Il controllo previsto dal nuovo n.5) dell’art. 360 cod. proc. civ. concerne, quindi, l’omesso esame dì un fatto storico, principale o secondario, la cui esistenza risulti dal testo della sentenza (rilevanza del dato testuale) o dagli atti processuali (rilevanza anche del dato extratestuale), che abbia costituito oggetto di discussione e abbia carattere decisivo (vale a dire che se esaminato avrebbe determinato un esito diverso della controversia). La parte ricorrente dovrà, quindi, indicare – nel rigoroso rispetto delle previsioni di cui agli artt. 366, primo comma n. 6), cod. proc. civ. e 369, secondo comma, n. 4), cod. proc. civ. – il fatto storico, il cui esame sia stato omesso, il dato, testuale (emergente dalla sentenza) o extratestuale (emergente dagli atti processuali), da cui ne risulti l’esistenza, il come e il quando (nel quadro processuale) tale fatto sia stato oggetto di discussione tra le parti, la decisività del fatto stesso.
4.2 Ciò premesso, non può sottacersi che il tenore del presente ricorso non appare rispettoso dei dettami sanciti dal novellato art. 360 n. 5 nella esegesi resa dalle sezioni unite di questa Corte, essendosi la ricorrente limitata tout court, a censurare l’omessa disamina di documentazione idonea a configurare, come abnorme, la condotta assunta dal dirigente, senza riportarne il contenuto (terzo motivo), né indicare compiutamente i presupposti per il riconoscimento del diritto vantato alla restituzione delle somme spettanti sulla base del rispetto del principio di esclusività dell’attività di lavoro dirigenziale in favore dell’Azienda, né per la loro quantificazione.

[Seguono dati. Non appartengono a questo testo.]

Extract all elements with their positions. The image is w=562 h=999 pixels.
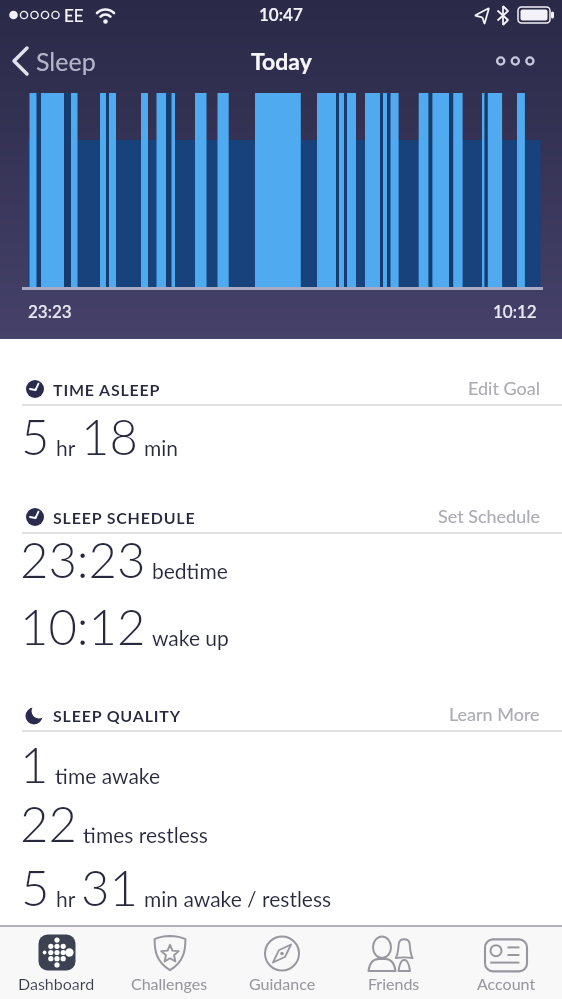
staticText: 31 [81, 858, 138, 917]
staticText: EE [64, 5, 84, 25]
staticText: 22 [20, 794, 77, 853]
staticText: bedtime [152, 558, 228, 583]
staticText: 10:12 [493, 301, 537, 321]
staticText: Learn More [449, 703, 540, 725]
staticText: Dashboard [18, 974, 95, 993]
staticText: hr [56, 886, 76, 911]
staticText: 5 [21, 858, 50, 917]
button[interactable]: Learn More [449, 703, 540, 725]
staticText: 10:12 [20, 597, 146, 656]
button[interactable]: Dashboard [0, 927, 113, 999]
button[interactable]: Friends [338, 927, 450, 999]
button[interactable]: Edit Goal [468, 377, 540, 399]
staticText: 5 [21, 407, 50, 466]
staticText: hr [56, 435, 76, 460]
button[interactable]: Set Schedule [438, 505, 540, 527]
staticText: TIME ASLEEP [53, 380, 161, 399]
staticText: wake up [152, 625, 229, 650]
staticText: SLEEP QUALITY [53, 706, 181, 725]
staticText: Today [251, 47, 312, 75]
staticText: Account [477, 974, 536, 993]
staticText: 23:23 [28, 301, 72, 321]
button[interactable]: Guidance [226, 927, 338, 999]
button[interactable]: Sleep [10, 46, 96, 76]
button[interactable]: Challenges [113, 927, 226, 999]
staticText: min awake / restless [144, 886, 332, 911]
staticText: SLEEP SCHEDULE [53, 508, 196, 527]
staticText: Guidance [249, 974, 316, 993]
staticText: Set Schedule [438, 505, 540, 527]
staticText: 23:23 [20, 530, 146, 589]
staticText: 10:47 [259, 4, 303, 24]
staticText: min [144, 435, 179, 460]
staticText: 18 [81, 407, 138, 466]
button[interactable] [496, 55, 538, 67]
staticText: Sleep [36, 46, 96, 76]
staticText: times restless [83, 822, 208, 847]
staticText: Edit Goal [468, 377, 540, 399]
staticText: time awake [55, 763, 161, 788]
staticText: Friends [368, 974, 420, 993]
button[interactable]: Account [450, 927, 562, 999]
staticText: Challenges [131, 974, 208, 993]
staticText: 1 [20, 735, 49, 794]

Tanto a tacer del fatto che non risulta enunciato “il come e il quando” (nel quadro processuale) tale fatto sia stato oggetto di discussione tra le parti.
In definitiva, alla luce delle esposte considerazioni, il ricorso è respinto.
Il governo delle spese del presente giudizio segue il regime della soccombenza nella misura in dispositivo liquidata.
P.Q.M.
Rigetta il ricorso. Condanna la ricorrente al pagamento delle spese del presente giudizio che liquida m euro 100,00 per esborsi ed euro 3.500, 00 per compensi professionali, oltre accessori di legge.
Ai sensi dell’art. 13 comma 1 quater d.p.r. n. 115 del 2002, dà atto della sussistenza dei presupposti per il versamento, da parte del ricorrente, dell’ulteriore importo a titolo di contributo unificato pari a quello dovuto per il ricorso, a norma del comma 1 bis dello stesso art. 13.